Under the ACA, states have had the opportunity to decide if and how they expand their Medicaid programs and to what extent they have a hand in the administration of health insurance exchanges.
Today, 28 states and the District of Columbia have opted to expand their Medicaid programs, 7 states are discussing the possibility of expansion and 15 are decidedly not expanding at this time. In addition, 16 states and the District of Columbia run their own exchanges. Three – New Mexico, Nevada and Oregon – are considered “federally-supported” state-based exchanges because they rely on the federal government’s IT infrastructure: HealthCare.gov. The remaining states are in the federal marketplace, though some have a “partnership” with the federal government that permits them to administer consumer assistance and outreach functions.
Open enrollment for the second year of the Affordable Care Act’s health coverage expansion began on November 15, 2014, enabling consumers across the country to begin shopping for 2015 health insurance coverage. As of November 25, seventeen states—Colorado, Delaware, Hawaii, Maryland, Massachusetts, Michigan, Minnesota, Montana, Nevada, New York, Ohio, Oregon, Rhode Island, South Carolina, South Dakota, Vermont, and Washington—as well as the District of Columbia announced approved rates for both on-exchange and off-exchange health plans in the individual market. In total, HRI has collected data from 50 states and the District of Columbia.
Among the seventeen states and DC with final rate announcements, the average premium (across metal tiers and ages) is about $361, and the average premium increase from 2014 is 3.7%. By contrast, the average premium increase across all reporting states is 5.4%, and the average premium is $389.
Though average rate increases hover in the single-digit range, actual changes and premium prices vary significantly across states. In states with approved rates, average rates range from a 22% decrease to a 35% increase (in Colorado).
Click on individual states in the map to pull up details on state ACA participation and 2015 premium rate filings.

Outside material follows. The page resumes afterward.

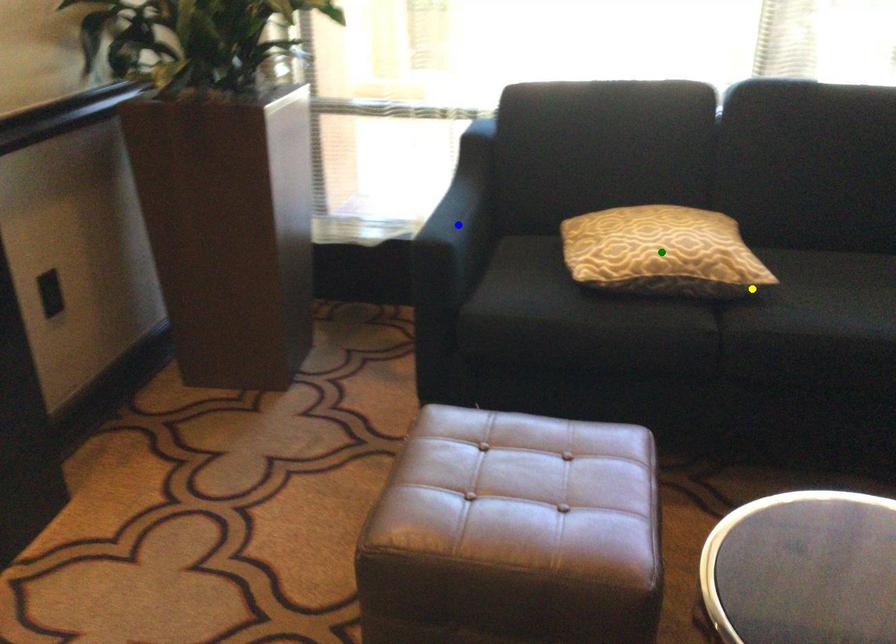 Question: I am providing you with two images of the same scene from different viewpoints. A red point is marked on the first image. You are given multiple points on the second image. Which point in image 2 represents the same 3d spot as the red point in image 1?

Updated as of February 25, 2015
• State has announced all approved rate filings
|1||Premium data as of November 25, 2014.|
|2||Louisiana is only reporting bids from insurers that are requesting rate increases of 10% and higher.|
|3||California is reporting a 4.2% weighted average premium rate increase for on-exchange plans only.|
|4||Arkansas reports a 2% average premium rate decrease on its health insurance marketplace, which includes the private option for Medicaid-eligible individuals.|
|5||Montana's published rates includes individual, on-exchange plans only.|
|6||New York is reporting a 5.7% average premium rate increase for insurers both on- and off-exchange.|
|7||Ohio's Department of Insurance published average rate data for the federal exchanges in an article on its website.|
|8||Minnesota is reporting an average rate increase of 4.5% for the four companies returning to MNsure (on-exchange plans only) in 2015.|
|9||Nebraska's Department of Insurance reports a sampling of 2015, on-exchange rates.|
|10||Oregon's Department of Insurance reports average 2015 premiums for a single, 40-year-old non-tobacco user who selects a standard silver plan.|
|11||State's premium information is available via Healthcare.gov or state-run website for on-exchange plans only.|
|12||Washington's Department of Insurance reports the average approved premium increase for both on- and off-exchange plans is 1.5%.|
|13||Hawaii's Department of Insurance is reporting premium data for non-smoker, individual plans available on the Hawaii Health Connector.|
PwC’s Health Research Institute (HRI) prepared an analysis of premium rate filings for the individual health insurance market for 2015, both on- and off-exchange, based on publicly available health insurance rate filings and other data as of November 25, 2015.
The figures shown for each state on the map are simple averages (e.g. average premium rate, overall rate increase) using data reported by insurance carriers in their rate filings. It should be noted that these averages would include the impact from multiple factors, including metal level/plan design, age, and geography, on health insurance plan premiums. Even with the beginning of open enrollment, certain states are only reporting partial information about 2015 rates, and others are only reporting percentages that rates have changed without sharing actual premium data. Unless otherwise noted, this analysis only includes individual health insurance filings containing rate information.